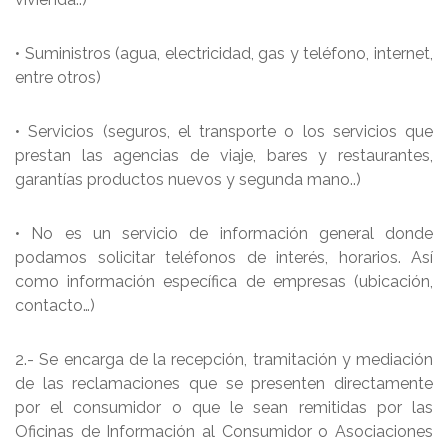
• Suministros (agua, electricidad, gas y teléfono, internet,
entre otros)
• Servicios (seguros, el transporte o los servicios que
prestan las agencias de viaje, bares y restaurantes,
garantías productos nuevos y segunda mano..)
• No es un servicio de información general donde
podamos solicitar teléfonos de interés, horarios. Así
como información específica de empresas (ubicación,
contacto…)
2.- Se encarga de la recepción, tramitación y mediación
de las reclamaciones que se presenten directamente
por el consumidor o que le sean remitidas por las
Oficinas de Información al Consumidor o Asociaciones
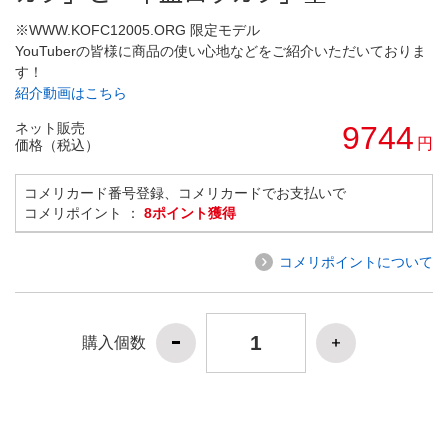
※WWW.KOFC12005.ORG 限定モデル
YouTuberの皆様に商品の使い心地などをご紹介いただいておりま
す！
紹介動画はこちら
ネット販売
9744
円
価格（税込）
コメリカード番号登録、コメリカードでお支払いで
コメリポイント ：
8ポイント獲得
コメリポイントについて
購入個数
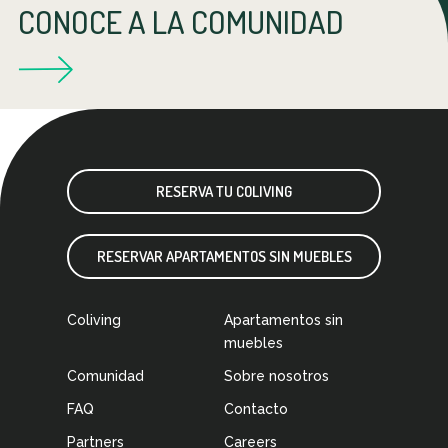
CONOCE A LA COMUNIDAD
RESERVA TU COLIVING
RESERVAR APARTAMENTOS SIN MUEBLES
Coliving
Apartamentos sin
muebles
Comunidad
Sobre nosotros
FAQ
Contacto
Partners
Careers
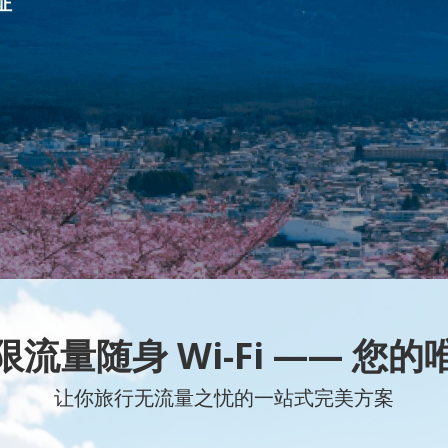
证
流量随身 Wi-Fi —— 您
让你旅行无流量之忧的一站式完美方案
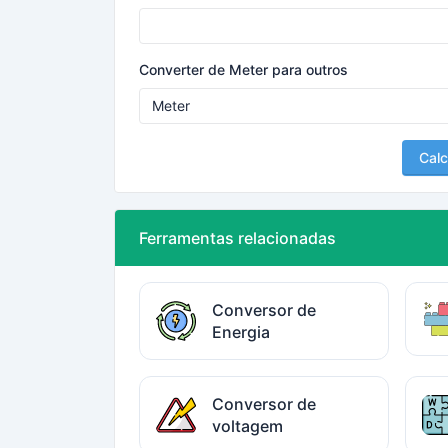
Converter de Meter para outros
Calc
Ferramentas relacionadas
Conversor de
Energia
Conversor de
voltagem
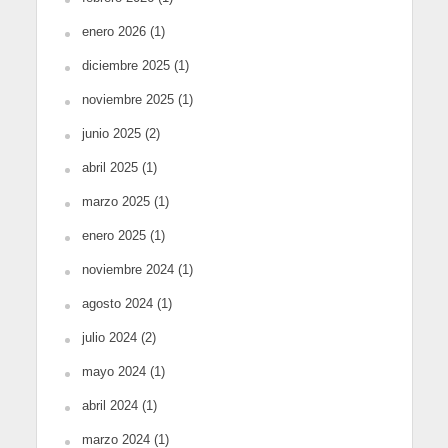
enero 2026
(1)
diciembre 2025
(1)
noviembre 2025
(1)
junio 2025
(2)
abril 2025
(1)
marzo 2025
(1)
enero 2025
(1)
noviembre 2024
(1)
agosto 2024
(1)
julio 2024
(2)
mayo 2024
(1)
abril 2024
(1)
marzo 2024
(1)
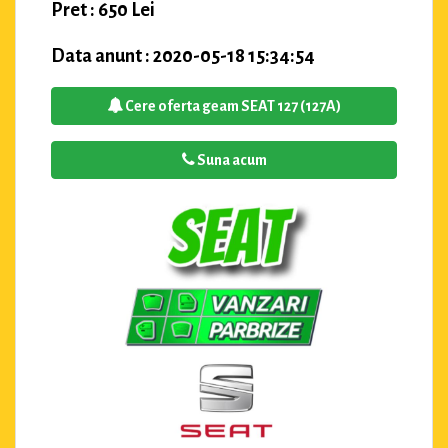
Pret : 650 Lei
Data anunt : 2020-05-18 15:34:54
Cere oferta geam SEAT 127 (127A)
Suna acum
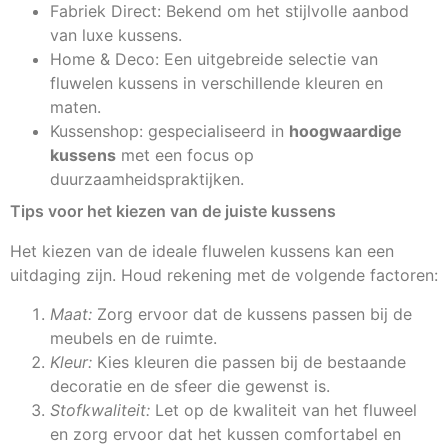
Fabriek Direct: Bekend om het stijlvolle aanbod
van luxe kussens.
Home & Deco: Een uitgebreide selectie van
fluwelen kussens in verschillende kleuren en
maten.
Kussenshop: gespecialiseerd in
hoogwaardige
kussens
met een focus op
duurzaamheidspraktijken.
Tips voor het kiezen van de juiste kussens
Het kiezen van de ideale fluwelen kussens kan een
uitdaging zijn. Houd rekening met de volgende factoren:
Maat:
Zorg ervoor dat de kussens passen bij de
meubels en de ruimte.
Kleur:
Kies kleuren die passen bij de bestaande
decoratie en de sfeer die gewenst is.
Stofkwaliteit:
Let op de kwaliteit van het fluweel
en zorg ervoor dat het kussen comfortabel en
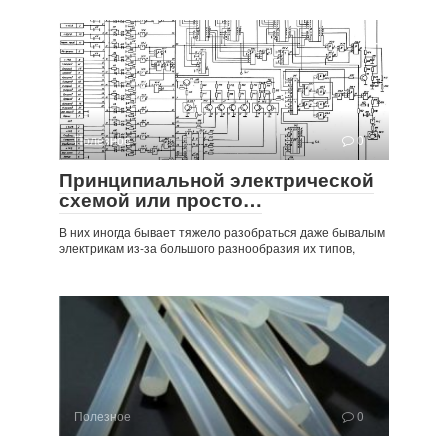
Полезное
0
Принципиальной электрической
схемой или просто…
В них иногда бывает тяжело разобраться даже бывалым
электрикам из-за большого разнообразия их типов,
Полезное
0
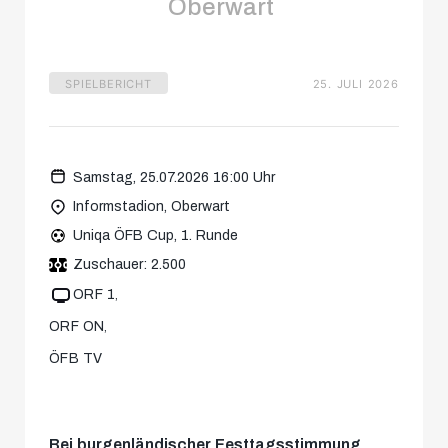
Oberwart
SPIELBERICHT
25. JULI 2026
Samstag, 25.07.2026 16:00 Uhr
Informstadion, Oberwart
Uniqa ÖFB Cup, 1. Runde
Zuschauer: 2.500
ORF 1
ORF ON
ÖFB TV
Bei burgenländischer Festtagsstimmung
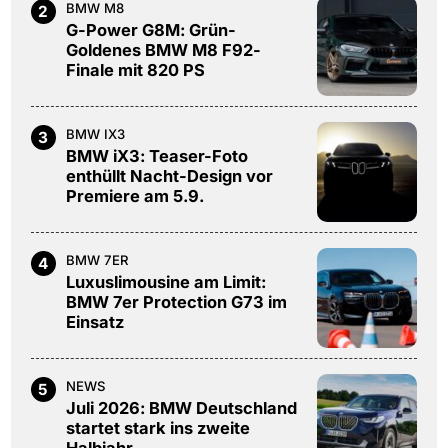
BMW M8
2
G-Power G8M: Grün-
Goldenes BMW M8 F92-
Finale mit 820 PS
BMW IX3
3
BMW iX3: Teaser-Foto
enthüllt Nacht-Design vor
Premiere am 5.9.
BMW 7ER
4
Luxuslimousine am Limit:
BMW 7er Protection G73 im
Einsatz
NEWS
5
Juli 2026: BMW Deutschland
startet stark ins zweite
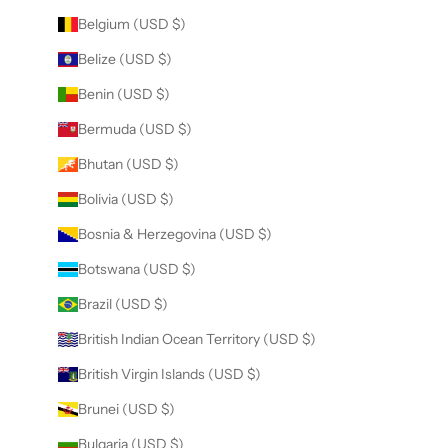
Belgium (USD $)
Belize (USD $)
Benin (USD $)
Bermuda (USD $)
Bhutan (USD $)
Bolivia (USD $)
Bosnia & Herzegovina (USD $)
Botswana (USD $)
Brazil (USD $)
British Indian Ocean Territory (USD $)
British Virgin Islands (USD $)
Brunei (USD $)
Bulgaria (USD $)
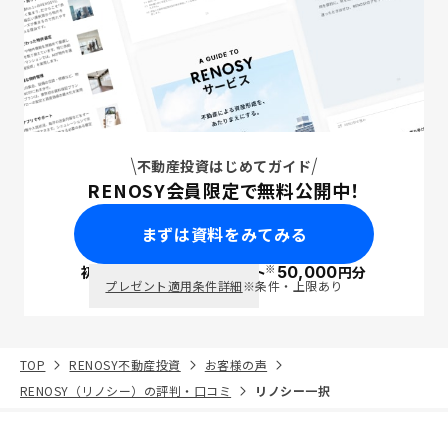
不動産投資はじめてガイド
RENOSY会員限定で無料公開中！
まずは資料をみてみる
※
初回面談で
ポイント
50,000
円分
PayPay
プレゼント適用条件詳細
※条件・上限あり
TOP
RENOSY不動産投資
お客様の声
RENOSY（リノシー）の評判・口コミ
リノシー一択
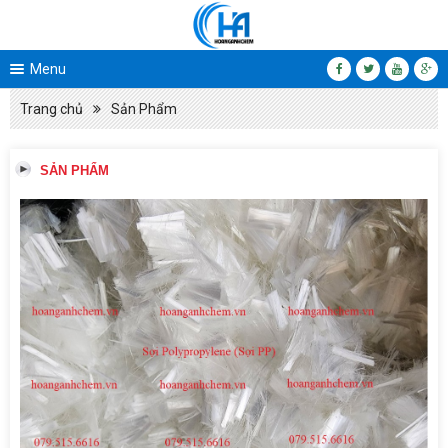
Menu
Trang chủ
Sản Phẩm
SẢN PHẨM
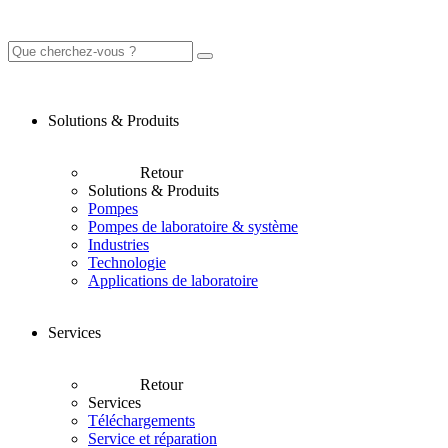
Solutions & Produits
Retour
Solutions & Produits
Pompes
Pompes de laboratoire & système
Industries
Technologie
Applications de laboratoire
Services
Retour
Services
Téléchargements
Service et réparation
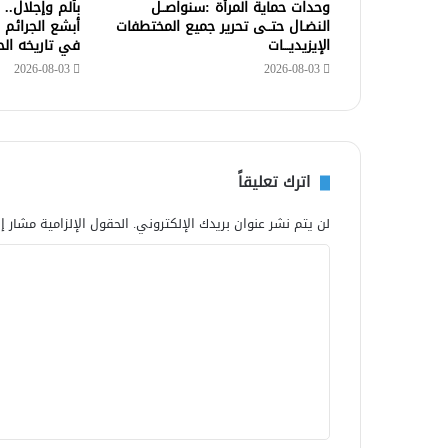
وحدات حماية المرأة :سنواصــل
بألم وإجلال..
النضـال حتــى تحرير جميع المختطفات
أبشع الجرائم 
الإيزيديـــات
في تاريخه ال
2026-08-03
2026-08-03
اترك تعليقاً
لن يتم نشر عنوان بريدك الإلكتروني.
الحقول الإلزامية مشار إل
ا
ل
ت
ع
ل
ي
ق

● ● ● ● ● ● ●

=== Aim of the task ===
Each line in the records above with "laboratoire" must be returned.

=== Answer to the exercise ===
Pompes de laboratoire & système
Applications de laboratoire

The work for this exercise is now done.